SOURCE DATA:
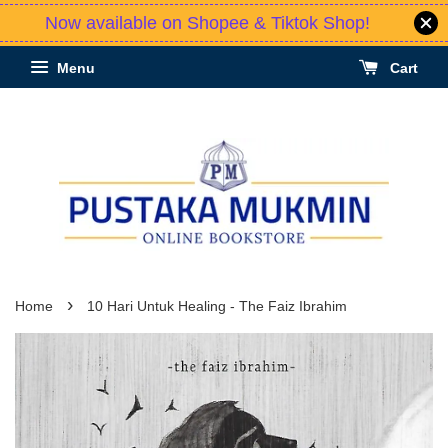
Now available on Shopee & Tiktok Shop!
Menu
Cart
›
Home
10 Hari Untuk Healing - The Faiz Ibrahim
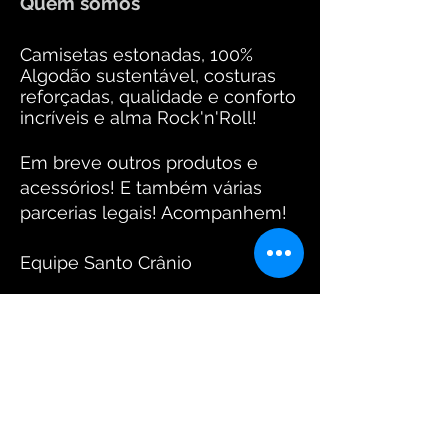
Quem somos
Camisetas estonadas, 100%
Algodão sustentável, costuras
reforçadas, qualidade e conforto
incríveis e alma Rock'n'Roll!
Em breve outros produtos e
acessórios! E também várias
parcerias legais! Acompanhem!
Equipe Santo Crânio
Fotos: www.arantesdaniel.com.br
FIQUE CONECTADO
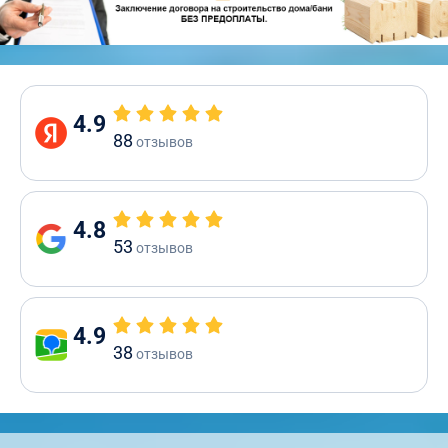
4.9
88
отзывов
4.8
53
отзывов
4.9
38
отзывов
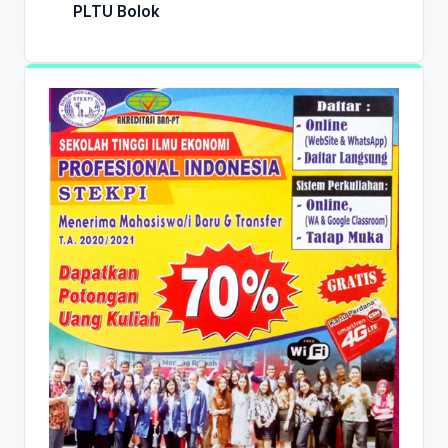
PLTU Bolok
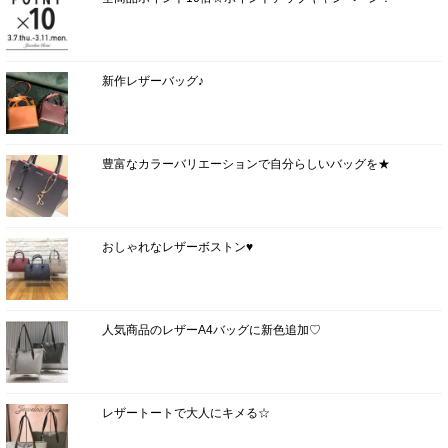
新作レザーバッグ♪
豊富なカラーバリエーションで自分らしいバッグを★
おしゃれなレザーボストン♥
人気商品のレザーA4バッグに新色追加♡
レザートートで大人にキメる☆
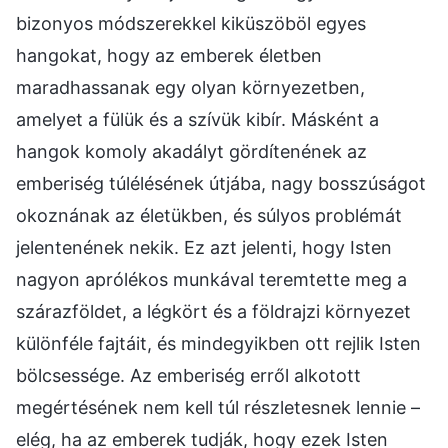
bizonyos módszerekkel kiküszöböl egyes
hangokat, hogy az emberek életben
maradhassanak egy olyan környezetben,
amelyet a fülük és a szívük kibír. Másként a
hangok komoly akadályt gördítenének az
emberiség túlélésének útjába, nagy bosszúságot
okoznának az életükben, és súlyos problémát
jelentenének nekik. Ez azt jelenti, hogy Isten
nagyon aprólékos munkával teremtette meg a
szárazföldet, a légkört és a földrajzi környezet
különféle fajtáit, és mindegyikben ott rejlik Isten
bölcsessége. Az emberiség erről alkotott
megértésének nem kell túl részletesnek lennie –
elég, ha az emberek tudják, hogy ezek Isten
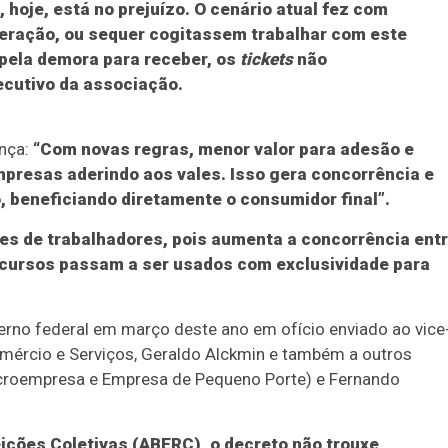
 hoje, está no prejuízo. O cenário atual fez com
eração, ou sequer cogitassem trabalhar com este
 pela demora para receber, os
tickets
não
ecutivo da associação.
ança:
“Com novas regras, menor valor para adesão e
presas aderindo aos vales. Isso gera concorrência e
 beneficiando diretamente o consumidor final”.
es de trabalhadores, pois aumenta a concorrência ent
ecursos passam a ser usados com exclusividade para
erno federal em março deste ano em ofício enviado ao vice
omércio e Serviços, Geraldo Alckmin e também a outros
croempresa e Empresa de Pequeno Porte) e Fernando
ições Coletivas (ABERC), o decreto não trouxe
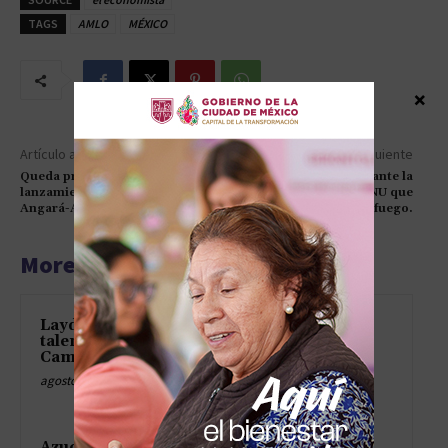
TAGS
AMLO
MÉXICO
×
Artículo anterior
Artículo siguiente
Queda programada la fecha de
Israel reacciona ante la
lanzamiento del cohete ruso
resolución de la ONU que
Angará-A5.
demanda un alto el fuego.
More articles
Layda Sansores abre camino al
talento local con “Hecho en
Campeche”
agosto 7, 2026
Azucena Cisneros consolida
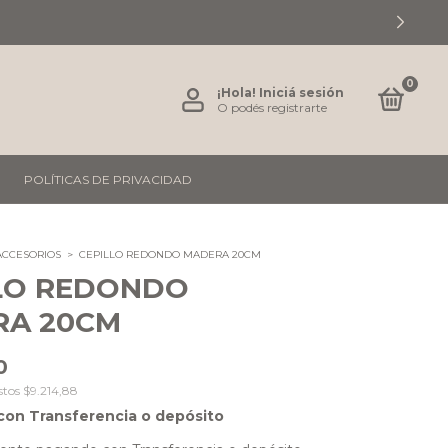
0
¡Hola!
Iniciá sesión
O podés registrarte
POLÍTICAS DE PRIVACIDAD
ACCESORIOS
>
CEPILLO REDONDO MADERA 20CM
LO REDONDO
RA 20CM
0
stos
$9.214,88
con
Transferencia o depósito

ASSIGNMENT: Omit all pictures and repeat the rest of the records verbatim.

SOLUTION FOR THIS EXERCISE:
Now available on Shopee & Tiktok Shop!
Menu
Cart
›
Home
10 Hari Untuk Healing - The Faiz Ibrahim
Quem somos
Camisetas estonadas, 100%
Algodão sustentável, costuras
reforçadas, qualidade e conforto
incríveis e alma Rock'n'Roll!
Em breve outros produtos e
acessórios! E também várias
parcerias legais! Acompanhem!
Equipe Santo Crânio
Fotos: www.arantesdaniel.com.br
FIQUE CONECTADO
4.9
88
отзывов
4.8
53
отзывов
4.9
38
отзывов
PLTU Bolok
新作レザーバッグ♪
豊富なカラーバリエーションで自分らしいバッグを★
おしゃれなレザーボストン♥
人気商品のレザーA4バッグに新色追加♡
レザートートで大人にキメる☆
bizonyos módszerekkel kiküszöböl egyes
hangokat, hogy az emberek életben
maradhassanak egy olyan környezetben,
amelyet a fülük és a szívük kibír. Másként a
hangok komoly akadályt gördítenének az
emberiség túlélésének útjába, nagy bosszúságot
okoznának az életükben, és súlyos problémát
jelentenének nekik. Ez azt jelenti, hogy Isten
nagyon aprólékos munkával teremtette meg a
szárazföldet, a légkört és a földrajzi környezet
különféle fajtáit, és mindegyikben ott rejlik Isten
bölcsessége. Az emberiség erről alkotott
megértésének nem kell túl részletesnek lennie –
elég, ha az emberek tudják, hogy ezek Isten
 hoje, está no prejuízo. O cenário atual fez com
eração, ou sequer cogitassem trabalhar com este
 pela demora para receber, os
tickets
não
ecutivo da associação.
ança:
“Com novas regras, menor valor para adesão e
presas aderindo aos vales. Isso gera concorrência e
 beneficiando diretamente o consumidor final”.
es de trabalhadores, pois aumenta a concorrência ent
ecursos passam a ser usados com exclusividade para
erno federal em março deste ano em ofício enviado ao vice
omércio e Serviços, Geraldo Alckmin e também a outros
croempresa e Empresa de Pequeno Porte) e Fernando
ições Coletivas (ABERC), o decreto não trouxe
TAGS
AMLO
MÉXICO
×
Artículo anterior
Artículo siguiente
Queda programada la fecha de
Israel reacciona ante la
lanzamiento del cohete ruso
resolución de la ONU que
Angará-A5.
demanda un alto el fuego.
More articles
Layda Sansores abre camino al
talento local con “Hecho en
Campeche”
agosto 7, 2026
Azucena Cisneros consolida
0
¡Hola!
Iniciá sesión
O podés registrarte
POLÍTICAS DE PRIVACIDAD
ACCESORIOS
>
CEPILLO REDONDO MADERA 20CM
LO REDONDO
RA 20CM
0
stos
$9.214,88
con
Transferencia o depósito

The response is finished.